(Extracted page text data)
•••

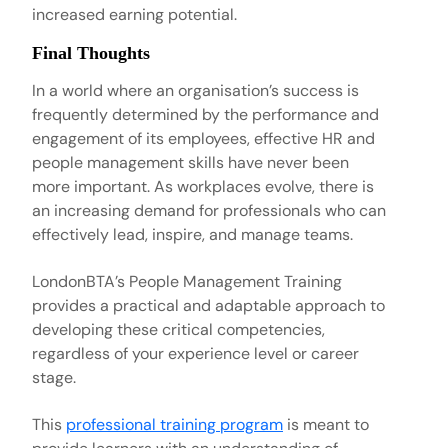
increased earning potential.
Final Thoughts
In a world where an organisation’s success is
frequently determined by the performance and
engagement of its employees, effective HR and
people management skills have never been
more important. As workplaces evolve, there is
an increasing demand for professionals who can
effectively lead, inspire, and manage teams.
LondonBTA’s People Management Training
provides a practical and adaptable approach to
developing these critical competencies,
regardless of your experience level or career
stage.
This
professional training program
is meant to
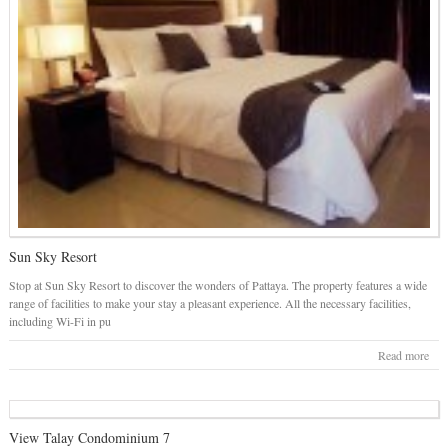
Sun Sky Resort
Stop at Sun Sky Resort to discover the wonders of Pattaya. The property features a wide
range of facilities to make your stay a pleasant experience. All the necessary facilities,
including Wi-Fi in pu
Read more
View Talay Condominium 7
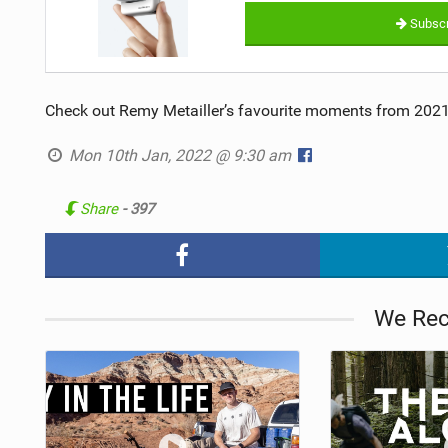
Subscr
Check out Remy Metailler’s favourite moments from 2021.
Mon 10th Jan, 2022 @ 9:30 am
Share
- 397
We Re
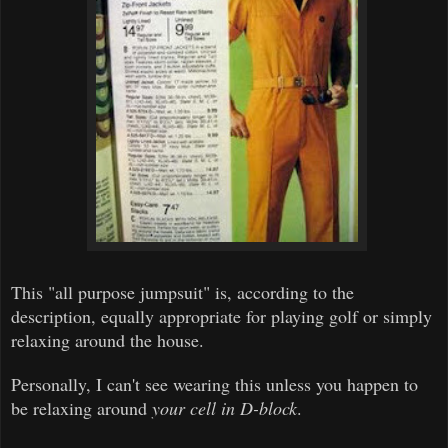
This "all purpose jumpsuit" is, according to the
description, equally appropriate for playing golf or simply
relaxing around the house.
Personally, I can't see wearing this unless you happen to
be relaxing around
your cell in D-block
.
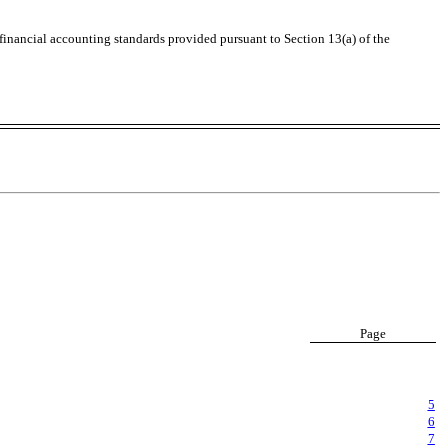
 financial accounting standards provided pursuant to Section 13(a) of the
Page
5
6
7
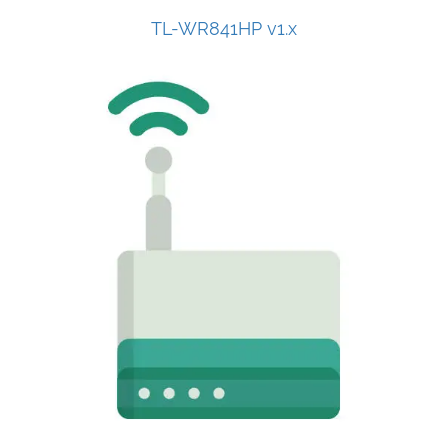
TL-WR841HP v1.x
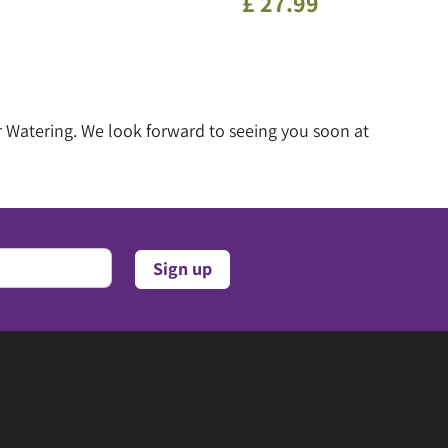
£
27
.
99
 Watering. We look forward to seeing you soon at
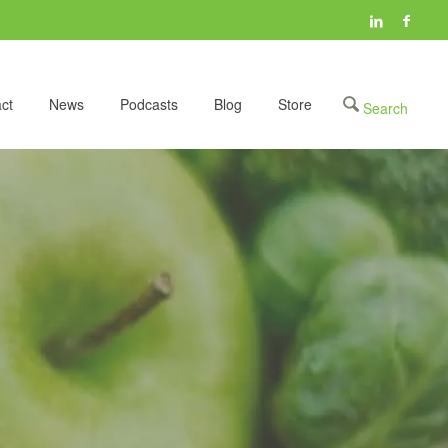
ct
News
Podcasts
Blog
Store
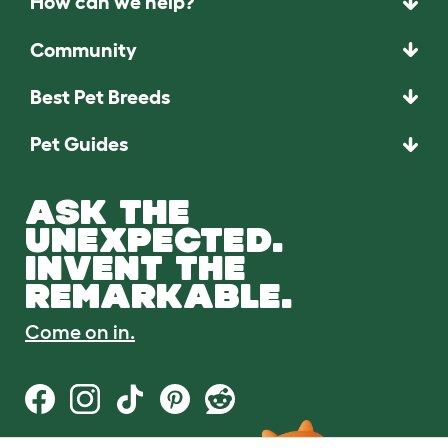
How can we help?
Community
Best Pet Breeds
Pet Guides
ASK THE
UNEXPECTED.
INVENT THE
REMARKABLE.
Come on in.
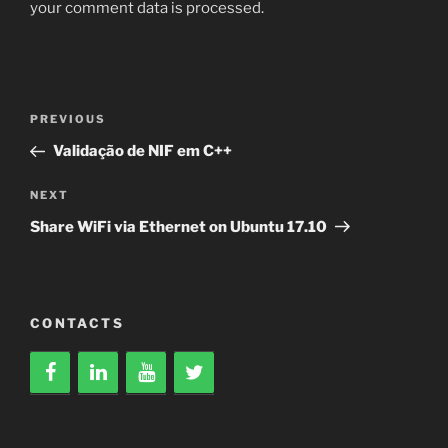
your comment data is processed.
Post
Previous
PREVIOUS
navigation
Post
Validação de NIF em C++
Next
NEXT
Post
Share WiFi via Ethernet on Ubuntu 17.10
CONTACTS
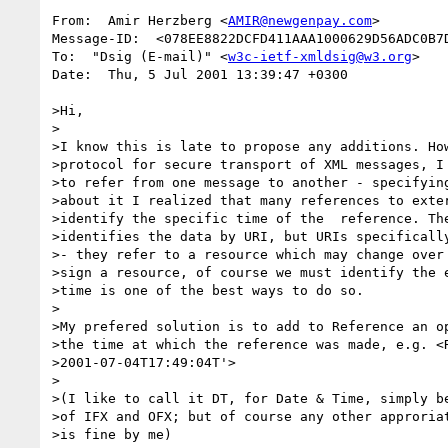
From:  Amir Herzberg <
AMIR@newgenpay.com
>

Message-ID:  <078EE8822DCFD411AAA1000629D56ADC0B7D
To:  "Dsig (E-mail)" <
w3c-ietf-xmldsig@w3.org
>

Date:  Thu, 5 Jul 2001 13:39:47 +0300 

>Hi, 

>

>I know this is late to propose any additions. How
>protocol for secure transport of XML messages, I 
>to refer from one message to another - specifying
>about it I realized that many references to exter
>identify the specific time of the  reference. The
>identifies the data by URI, but URIs specifically
>- they refer to a resource which may change over 
>sign a resource, of course we must identify the e
>time is one of the best ways to do so.

>

>My prefered solution is to add to Reference an op
>the time at which the reference was made, e.g. <R
>2001-07-04T17:49:04T'>

>

>(I like to call it DT, for Date & Time, simply be
>of IFX and OFX; but of course any other approriat
>is fine by me)
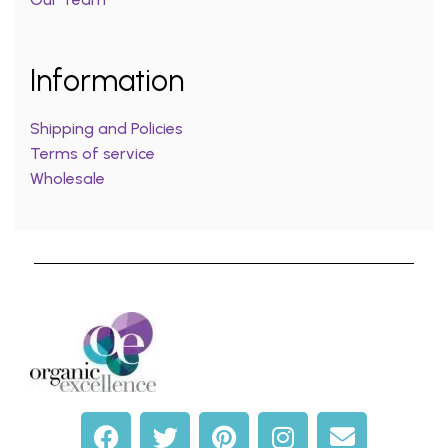
Information
Shipping and Policies
Terms of service
Wholesale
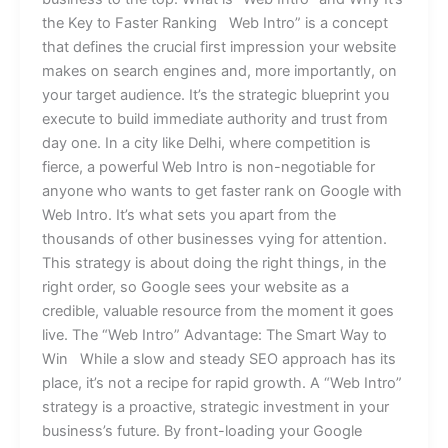
the Key to Faster Ranking Web Intro” is a concept
that defines the crucial first impression your website
makes on search engines and, more importantly, on
your target audience. It’s the strategic blueprint you
execute to build immediate authority and trust from
day one. In a city like Delhi, where competition is
fierce, a powerful Web Intro is non-negotiable for
anyone who wants to get faster rank on Google with
Web Intro. It’s what sets you apart from the
thousands of other businesses vying for attention.
This strategy is about doing the right things, in the
right order, so Google sees your website as a
credible, valuable resource from the moment it goes
live. The “Web Intro” Advantage: The Smart Way to
Win While a slow and steady SEO approach has its
place, it’s not a recipe for rapid growth. A “Web Intro”
strategy is a proactive, strategic investment in your
business’s future. By front-loading your Google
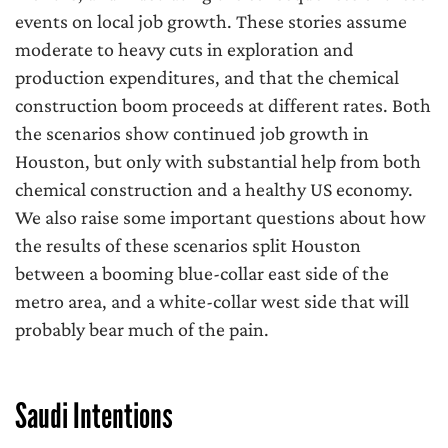
events on local job growth. These stories assume
moderate to heavy cuts in exploration and
production expenditures, and that the chemical
construction boom proceeds at different rates. Both
the scenarios show continued job growth in
Houston, but only with substantial help from both
chemical construction and a healthy US economy.
We also raise some important questions about how
the results of these scenarios split Houston
between a booming blue-collar east side of the
metro area, and a white-collar west side that will
probably bear much of the pain.
Saudi Intentions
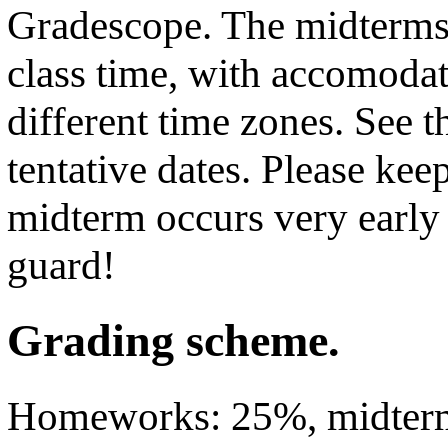
Gradescope. The midterms 
class time, with accomodat
different time zones. See 
tentative dates. Please keep
midterm occurs very early 
guard!
Grading scheme.
Homeworks: 25%, midterm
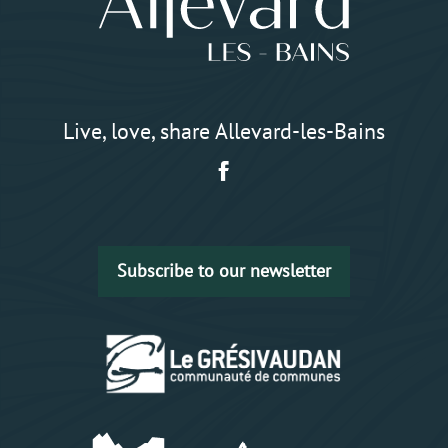
Live, love, share Allevard-les-Bains
Subscribe to our newsletter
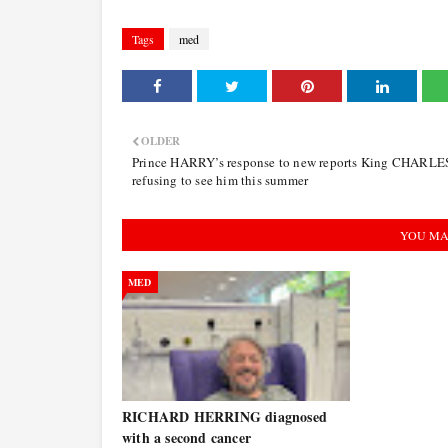
Tags
med
OLDER
Prince HARRY’s response to new reports King CHARLES
refusing to see him this summer
YOU MA
MED
RICHARD HERRING diagnosed
with a second cancer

•••

→ **Directions**:
The copy should hold only the lines from the one with "How can we help?" through the one with "This strategy is", exactly as they stand above. Leave out the pictures.

→ **Exercise answer**:
How can we help?
Community
Best Pet Breeds
Pet Guides
ASK THE
UNEXPECTED.
INVENT THE
REMARKABLE.
Come on in.
your comment data is processed.
Post
Previous
PREVIOUS
navigation
Post
Validação de NIF em C++
Next
NEXT
Post
Share WiFi via Ethernet on Ubuntu 17.10
CONTACTS
From:  Amir Herzberg <
AMIR@newgenpay.com
>

Message-ID:  <078EE8822DCFD411AAA1000629D56ADC0B7D
To:  "Dsig (E-mail)" <
w3c-ietf-xmldsig@w3.org
>

Date:  Thu, 5 Jul 2001 13:39:47 +0300 

>Hi, 

>

>I know this is late to propose any additions. How
>protocol for secure transport of XML messages, I 
>to refer from one message to another - specifying
>about it I realized that many references to exter
>identify the specific time of the  reference. The
>identifies the data by URI, but URIs specifically
>- they refer to a resource which may change over 
>sign a resource, of course we must identify the e
>time is one of the best ways to do so.

>

>My prefered solution is to add to Reference an op
>the time at which the reference was made, e.g. <R
>2001-07-04T17:49:04T'>

>

>(I like to call it DT, for Date & Time, simply be
>of IFX and OFX; but of course any other approriat
>is fine by me)
Information
Shipping and Policies
Terms of service
Wholesale
the Key to Faster Ranking Web Intro” is a concept
that defines the crucial first impression your website
makes on search engines and, more importantly, on
your target audience. It’s the strategic blueprint you
execute to build immediate authority and trust from
day one. In a city like Delhi, where competition is
fierce, a powerful Web Intro is non-negotiable for
anyone who wants to get faster rank on Google with
Web Intro. It’s what sets you apart from the
thousands of other businesses vying for attention.
This strategy is about doing the right things, in the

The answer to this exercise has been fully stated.